=== Begin Enclosure ===
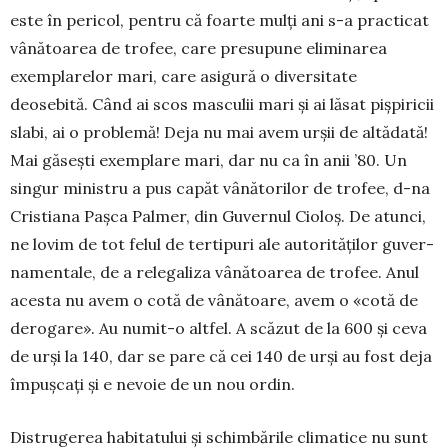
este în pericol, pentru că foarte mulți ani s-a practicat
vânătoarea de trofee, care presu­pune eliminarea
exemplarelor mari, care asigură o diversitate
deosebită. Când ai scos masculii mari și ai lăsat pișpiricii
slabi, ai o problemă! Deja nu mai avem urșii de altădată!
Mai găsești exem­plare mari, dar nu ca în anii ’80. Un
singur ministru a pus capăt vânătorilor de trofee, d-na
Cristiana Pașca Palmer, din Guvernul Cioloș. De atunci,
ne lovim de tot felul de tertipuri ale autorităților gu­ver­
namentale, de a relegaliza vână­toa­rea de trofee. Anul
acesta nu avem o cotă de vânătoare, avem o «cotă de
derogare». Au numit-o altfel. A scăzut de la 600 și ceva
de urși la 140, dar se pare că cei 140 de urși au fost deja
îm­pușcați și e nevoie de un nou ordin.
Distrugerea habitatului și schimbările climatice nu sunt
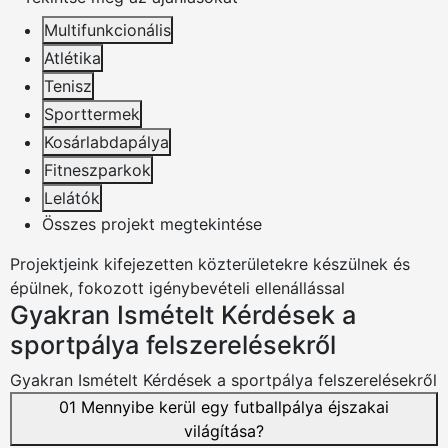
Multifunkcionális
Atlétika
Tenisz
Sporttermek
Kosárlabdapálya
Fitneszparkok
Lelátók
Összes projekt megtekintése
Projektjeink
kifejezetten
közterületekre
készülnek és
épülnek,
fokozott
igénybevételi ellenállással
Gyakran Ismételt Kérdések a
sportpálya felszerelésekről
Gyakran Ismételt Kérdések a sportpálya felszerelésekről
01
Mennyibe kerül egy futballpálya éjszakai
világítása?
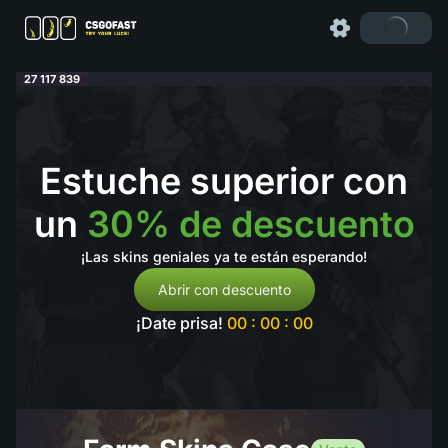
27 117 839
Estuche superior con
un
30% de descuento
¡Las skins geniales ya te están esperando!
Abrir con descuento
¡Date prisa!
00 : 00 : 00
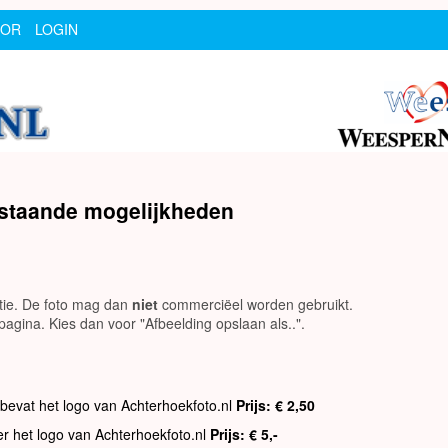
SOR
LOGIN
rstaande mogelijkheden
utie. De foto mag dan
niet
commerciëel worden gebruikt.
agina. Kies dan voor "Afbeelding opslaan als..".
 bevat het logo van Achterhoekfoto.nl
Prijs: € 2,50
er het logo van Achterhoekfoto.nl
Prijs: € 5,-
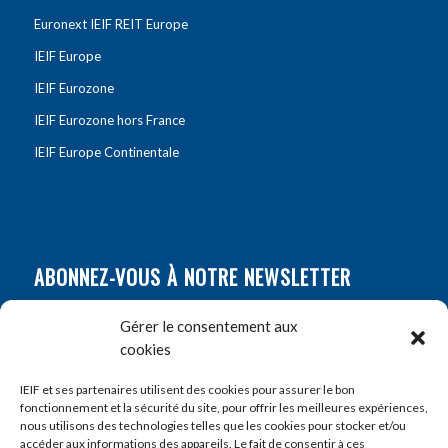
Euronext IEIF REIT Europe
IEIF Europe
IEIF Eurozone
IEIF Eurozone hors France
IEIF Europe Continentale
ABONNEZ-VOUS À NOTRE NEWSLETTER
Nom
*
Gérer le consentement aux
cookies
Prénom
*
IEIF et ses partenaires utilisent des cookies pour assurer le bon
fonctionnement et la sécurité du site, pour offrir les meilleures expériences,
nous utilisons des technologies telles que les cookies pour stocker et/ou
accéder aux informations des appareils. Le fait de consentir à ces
=== End Enclosure ===
=== Begin Enclosure ===
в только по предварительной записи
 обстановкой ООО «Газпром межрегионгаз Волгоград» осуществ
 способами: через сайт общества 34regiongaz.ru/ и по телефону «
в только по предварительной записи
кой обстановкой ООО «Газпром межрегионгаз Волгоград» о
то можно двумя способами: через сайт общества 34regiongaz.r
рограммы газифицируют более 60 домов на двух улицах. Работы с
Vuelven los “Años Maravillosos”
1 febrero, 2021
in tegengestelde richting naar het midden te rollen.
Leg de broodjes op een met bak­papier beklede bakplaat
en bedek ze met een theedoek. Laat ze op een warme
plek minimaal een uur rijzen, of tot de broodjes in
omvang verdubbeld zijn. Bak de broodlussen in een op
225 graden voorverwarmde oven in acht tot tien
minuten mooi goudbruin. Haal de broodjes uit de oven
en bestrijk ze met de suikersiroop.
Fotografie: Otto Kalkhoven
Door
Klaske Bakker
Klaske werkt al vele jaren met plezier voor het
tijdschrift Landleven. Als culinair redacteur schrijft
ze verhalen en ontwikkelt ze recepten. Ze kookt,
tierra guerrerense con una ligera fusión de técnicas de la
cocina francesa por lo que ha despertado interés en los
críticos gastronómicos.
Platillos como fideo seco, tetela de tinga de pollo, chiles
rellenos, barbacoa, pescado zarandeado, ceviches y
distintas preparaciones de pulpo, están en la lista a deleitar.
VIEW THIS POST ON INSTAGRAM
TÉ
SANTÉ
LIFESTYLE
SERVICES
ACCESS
=== End Enclosure ===
=== Begin Enclosure ===
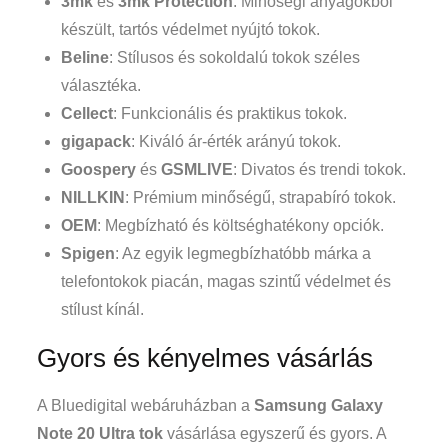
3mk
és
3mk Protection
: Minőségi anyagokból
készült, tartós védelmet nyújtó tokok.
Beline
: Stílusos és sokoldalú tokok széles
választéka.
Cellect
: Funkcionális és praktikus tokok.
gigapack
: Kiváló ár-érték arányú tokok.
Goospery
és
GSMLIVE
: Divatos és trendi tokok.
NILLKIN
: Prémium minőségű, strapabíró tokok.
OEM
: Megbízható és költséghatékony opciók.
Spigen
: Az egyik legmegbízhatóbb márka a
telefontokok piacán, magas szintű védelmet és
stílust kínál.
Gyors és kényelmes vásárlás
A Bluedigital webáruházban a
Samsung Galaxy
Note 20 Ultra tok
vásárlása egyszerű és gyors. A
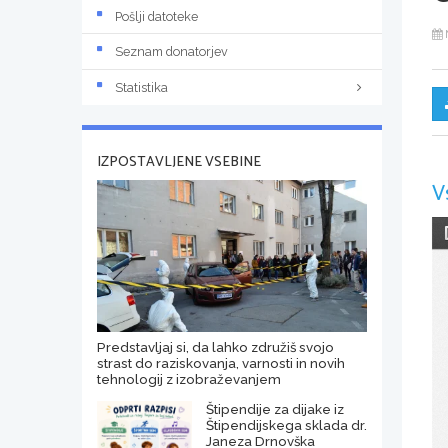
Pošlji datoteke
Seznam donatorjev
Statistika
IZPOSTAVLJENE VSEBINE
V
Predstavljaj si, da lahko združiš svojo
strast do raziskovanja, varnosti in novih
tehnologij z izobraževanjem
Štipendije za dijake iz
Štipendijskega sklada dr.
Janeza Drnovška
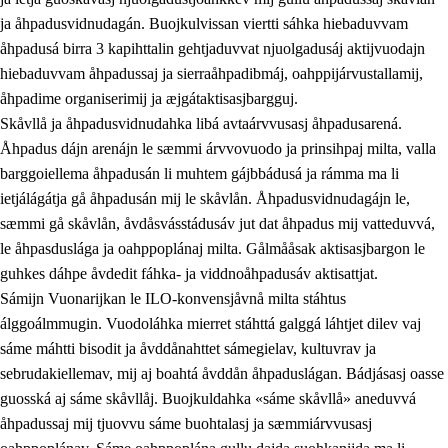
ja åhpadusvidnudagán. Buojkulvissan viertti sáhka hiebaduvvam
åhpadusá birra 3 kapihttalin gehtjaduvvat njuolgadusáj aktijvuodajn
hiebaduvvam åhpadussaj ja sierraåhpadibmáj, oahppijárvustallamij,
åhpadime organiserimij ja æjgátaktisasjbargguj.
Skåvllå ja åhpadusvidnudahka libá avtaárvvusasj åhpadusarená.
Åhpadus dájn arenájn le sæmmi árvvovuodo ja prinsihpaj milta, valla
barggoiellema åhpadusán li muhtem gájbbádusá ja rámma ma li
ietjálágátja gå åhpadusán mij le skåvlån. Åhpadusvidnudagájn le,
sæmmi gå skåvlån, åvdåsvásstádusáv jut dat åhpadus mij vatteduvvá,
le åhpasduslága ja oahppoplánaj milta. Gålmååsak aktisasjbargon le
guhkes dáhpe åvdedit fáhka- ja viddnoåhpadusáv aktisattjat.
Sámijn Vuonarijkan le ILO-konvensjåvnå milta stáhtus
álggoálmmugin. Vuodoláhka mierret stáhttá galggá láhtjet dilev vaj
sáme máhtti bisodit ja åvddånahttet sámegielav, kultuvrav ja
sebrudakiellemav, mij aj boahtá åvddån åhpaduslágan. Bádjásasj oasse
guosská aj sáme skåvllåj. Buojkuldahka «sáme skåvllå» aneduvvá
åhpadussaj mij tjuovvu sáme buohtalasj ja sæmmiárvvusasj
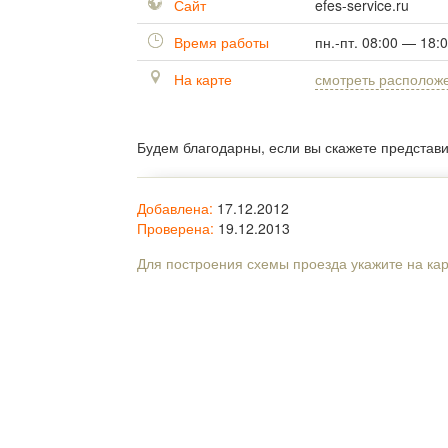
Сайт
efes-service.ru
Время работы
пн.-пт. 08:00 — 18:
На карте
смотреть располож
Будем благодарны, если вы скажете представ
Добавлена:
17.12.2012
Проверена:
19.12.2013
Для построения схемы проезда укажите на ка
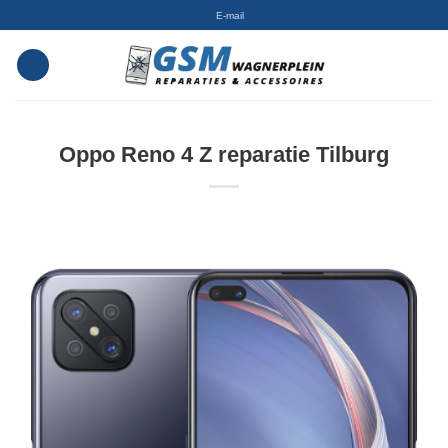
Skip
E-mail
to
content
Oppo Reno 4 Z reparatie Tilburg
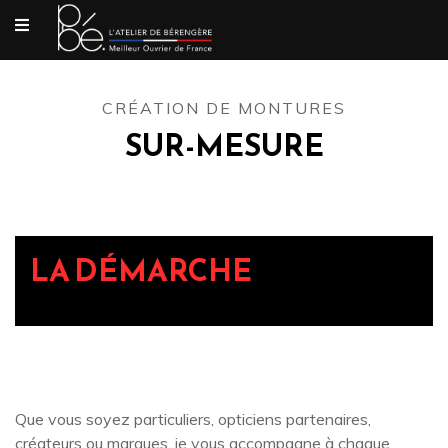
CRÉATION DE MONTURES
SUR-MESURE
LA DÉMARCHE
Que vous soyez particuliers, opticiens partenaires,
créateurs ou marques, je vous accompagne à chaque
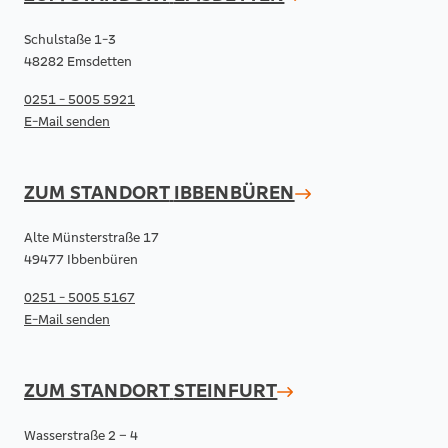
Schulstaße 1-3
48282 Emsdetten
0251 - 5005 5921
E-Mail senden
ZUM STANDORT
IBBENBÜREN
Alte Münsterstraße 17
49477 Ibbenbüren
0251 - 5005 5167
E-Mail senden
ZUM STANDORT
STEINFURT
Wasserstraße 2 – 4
=== End Enclosure ===
## [Assignment]
Above are the records; copy exactly the lines from the one with "készülnek és" through the one with "accéder aux informations", including both, and nothing more. Leave out pictures.

## [Result of this exercise]
készülnek és
épülnek,
fokozott
igénybevételi ellenállással
Gyakran Ismételt Kérdések a
sportpálya felszerelésekről
Gyakran Ismételt Kérdések a sportpálya felszerelésekről
01
Mennyibe kerül egy futballpálya éjszakai
világítása?
27 117 839
Estuche superior con
un
30% de descuento
¡Las skins geniales ya te están esperando!
Abrir con descuento
¡Date prisa!
00 : 00 : 00
SOR
LOGIN
rstaande mogelijkheden
utie. De foto mag dan
niet
commerciëel worden gebruikt.
agina. Kies dan voor "Afbeelding opslaan als..".
 bevat het logo van Achterhoekfoto.nl
Prijs: € 2,50
er het logo van Achterhoekfoto.nl
Prijs: € 5,-
Euronext IEIF REIT Europe
IEIF Europe
IEIF Eurozone
IEIF Eurozone hors France
IEIF Europe Continentale
ABONNEZ-VOUS À NOTRE NEWSLETTER
Nom
*
Gérer le consentement aux
cookies
Prénom
*
IEIF et ses partenaires utilisent des cookies pour assurer le bon
fonctionnement et la sécurité du site, pour offrir les meilleures expériences,
nous utilisons des technologies telles que les cookies pour stocker et/ou
accéder aux informations des appareils. Le fait de consentir à ces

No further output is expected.